Walking and the pedestrian environment
July 27, 2004
I-5 rework letter (Seattle)

Unpublished letter to the Times about their recent article and editorial. A similar letter was sent in response to the PI's transportation column.

This is part of the special feature Freeway Box, showcasing my old life next to freeway viaducts.

I-5 at 6th and Madison

Short version I thought the Times would print:

I-5's capacity and maintenance problems are serious issues downtown. However, you should consider its impact beyond the guard rails too.

Despite the often-repeated 'two lanes' claim, the convention center underpass is 11 lanes deep and wide. Three blocks south of the convention center, it is 16 with ramps. How much downtown property and associated livability and tax revenue does Seattle have to sacrifice to the 'greater good?'

All up the corridor, properties lay bare, house homeless, or are marginally used as parking. Where apartments and offices border it, people put up with noise, bad air, and heat plumes. Walking across or under the freeway is a common, inhospitable task downtown.

Lynnwood and Redmond residents, among others, have come to enjoy sound walls. I-405 expansion even has a 'beautification committee' to make commutes more relaxing. When I-5 and 99 are reworked, Seattle must receive mitigation in the form of walls, vegetation, murals, lids and tunnels.
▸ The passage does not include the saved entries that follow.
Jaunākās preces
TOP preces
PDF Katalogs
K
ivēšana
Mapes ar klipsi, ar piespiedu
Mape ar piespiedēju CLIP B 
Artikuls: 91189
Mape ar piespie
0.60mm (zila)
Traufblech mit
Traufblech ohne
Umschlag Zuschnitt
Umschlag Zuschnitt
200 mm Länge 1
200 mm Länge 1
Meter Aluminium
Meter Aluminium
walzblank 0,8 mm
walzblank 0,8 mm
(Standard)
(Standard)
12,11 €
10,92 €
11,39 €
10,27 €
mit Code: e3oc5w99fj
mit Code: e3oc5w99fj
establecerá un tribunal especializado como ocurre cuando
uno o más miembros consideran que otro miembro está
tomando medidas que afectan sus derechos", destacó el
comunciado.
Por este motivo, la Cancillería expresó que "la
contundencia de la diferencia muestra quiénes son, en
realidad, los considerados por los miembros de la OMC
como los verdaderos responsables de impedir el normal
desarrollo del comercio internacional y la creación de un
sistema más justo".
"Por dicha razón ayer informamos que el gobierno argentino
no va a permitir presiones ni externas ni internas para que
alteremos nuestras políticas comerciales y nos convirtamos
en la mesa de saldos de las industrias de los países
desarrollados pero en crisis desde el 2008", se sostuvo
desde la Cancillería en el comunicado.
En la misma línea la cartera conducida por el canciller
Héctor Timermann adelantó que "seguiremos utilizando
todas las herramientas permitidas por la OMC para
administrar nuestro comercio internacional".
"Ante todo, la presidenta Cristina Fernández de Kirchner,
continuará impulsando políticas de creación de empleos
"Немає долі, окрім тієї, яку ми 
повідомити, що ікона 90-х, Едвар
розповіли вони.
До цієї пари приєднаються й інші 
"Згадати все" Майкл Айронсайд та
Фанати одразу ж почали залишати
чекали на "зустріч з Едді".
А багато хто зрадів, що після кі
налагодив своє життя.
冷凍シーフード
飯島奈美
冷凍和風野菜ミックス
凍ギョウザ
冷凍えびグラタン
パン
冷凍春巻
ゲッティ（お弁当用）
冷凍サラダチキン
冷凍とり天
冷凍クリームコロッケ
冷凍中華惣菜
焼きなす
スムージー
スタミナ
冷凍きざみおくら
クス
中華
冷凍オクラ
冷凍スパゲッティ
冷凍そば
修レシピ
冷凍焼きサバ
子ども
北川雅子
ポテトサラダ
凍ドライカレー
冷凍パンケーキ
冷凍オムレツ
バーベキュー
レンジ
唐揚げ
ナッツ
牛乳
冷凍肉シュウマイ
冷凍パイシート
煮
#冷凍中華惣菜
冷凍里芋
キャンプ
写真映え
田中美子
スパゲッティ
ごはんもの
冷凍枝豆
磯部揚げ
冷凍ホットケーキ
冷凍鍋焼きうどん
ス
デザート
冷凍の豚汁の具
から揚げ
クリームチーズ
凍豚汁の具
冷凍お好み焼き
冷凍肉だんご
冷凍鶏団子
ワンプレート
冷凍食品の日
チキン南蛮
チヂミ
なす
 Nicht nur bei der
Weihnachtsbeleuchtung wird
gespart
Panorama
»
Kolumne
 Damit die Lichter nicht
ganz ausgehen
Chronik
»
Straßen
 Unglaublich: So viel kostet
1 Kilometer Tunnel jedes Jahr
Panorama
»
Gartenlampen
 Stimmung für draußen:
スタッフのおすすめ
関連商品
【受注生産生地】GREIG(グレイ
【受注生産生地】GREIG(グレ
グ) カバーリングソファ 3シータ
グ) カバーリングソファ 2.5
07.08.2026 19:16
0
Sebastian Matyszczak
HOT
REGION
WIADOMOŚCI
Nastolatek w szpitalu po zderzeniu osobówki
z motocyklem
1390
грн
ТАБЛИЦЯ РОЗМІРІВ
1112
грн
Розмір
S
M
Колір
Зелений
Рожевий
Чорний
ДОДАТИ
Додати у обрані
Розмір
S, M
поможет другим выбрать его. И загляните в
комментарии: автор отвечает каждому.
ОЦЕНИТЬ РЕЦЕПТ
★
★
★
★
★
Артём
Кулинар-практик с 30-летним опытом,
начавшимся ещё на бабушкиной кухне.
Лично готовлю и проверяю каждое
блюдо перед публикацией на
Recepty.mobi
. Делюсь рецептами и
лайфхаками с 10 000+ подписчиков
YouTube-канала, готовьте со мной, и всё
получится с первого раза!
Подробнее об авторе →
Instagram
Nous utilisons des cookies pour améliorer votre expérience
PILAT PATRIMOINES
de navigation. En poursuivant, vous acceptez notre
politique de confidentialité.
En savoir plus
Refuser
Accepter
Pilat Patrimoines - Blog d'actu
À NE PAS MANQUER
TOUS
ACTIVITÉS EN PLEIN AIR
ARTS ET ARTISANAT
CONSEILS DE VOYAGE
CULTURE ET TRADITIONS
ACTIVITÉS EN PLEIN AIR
Sorry to everyone who will lose their short views from vaulted freeways. Take the bus and come see our great free public views from Key Tower, City Hall, Myrtle Edwards Park, and Kobe Terrace Park among others.

Long version sent to journalists:

Thank you for your article ("Sections of I-5 in area need replacing") and your editorial staff's opinion ("Merge Left") regarding the problems facing I-5. Although you've accurately captured the maintenance and capacity problems of the freeway, you overlooked its impact on downtown and those who live nearby it.

freeway bloatFirst off, I've attached a photo taken on 6th Avenue just south of Madison. Some of your readers in Spokane might get confused by the statement that I-5 is 'only two through-lanes.' I'm not trying to say there's no traffic problems, and although I don't drive it daily I'm sure it's frustrating. However at this point just a few hundred yards south of the choke point, there are at least 15 lanes of freeway and off and on ramps.

apartmentsThose lanes have a real impact. Look in the background of the photo, you'll see a mix of apartment buildings and parking lots. It's interesting how the apartments are such a mix of ages. As if every 20 years a developer got over-optimistic and built on a parcel near the freeway. Despite proximity to downtown, their neighboring lots are left basically undeveloped. Why? I used to live over the freeway on Melrose. It stank. It was loud. My place was hot because of both the heat coming off all that concrete and the fact that there were no buildings shading mine. We were exposed by the wide swath cut through the city.

Only a hard-core urbanite would want to live, work, or play right next to the freeway. And yet it marches right through downtown. Think of the lost property tax revenue from under or unutilized land. Did the state compensate citizens of Seattle? Do I-5 users now? Of course not.

The sound and sight impacts of I-5 need to be mitigated. 405 has a 'beautification committee' for its expansion, believe it or not. When I-5 is repaired and reworked in Seattle, there must be sound walls and murals and lids and accessible vegetation. Seattle has suffered the most and the longest from freeway impacts, yet the outer suburbs like Lynnwood and Redmond are the first to get mitigation.

Meanwhile those same people with sound walls at the end of their sparsely settle streets whine about how they can't bear to lose the view from the Alaskan Way Viaduct and I-5. They're going to need a periscope to see over the weathered plexiglass and concrete walls. Or they could just take a bus from a Park and Ride to downtown. Join me in one of Seattle's great free public lookouts like Kobe Terrace Park, Myrtle Edward Park, the 40th floor of Key Tower or the balcony outside of the Mayor's office in City Hall. In Kobe Terrace they'll need to bring along a lozenge if they're having a conversation, or earplugs for silent reflection to help deal with the freeway noise. But at least they'll be able to enjoy it for more than 20 seconds, and they won't annoy folks living and working around the freeway.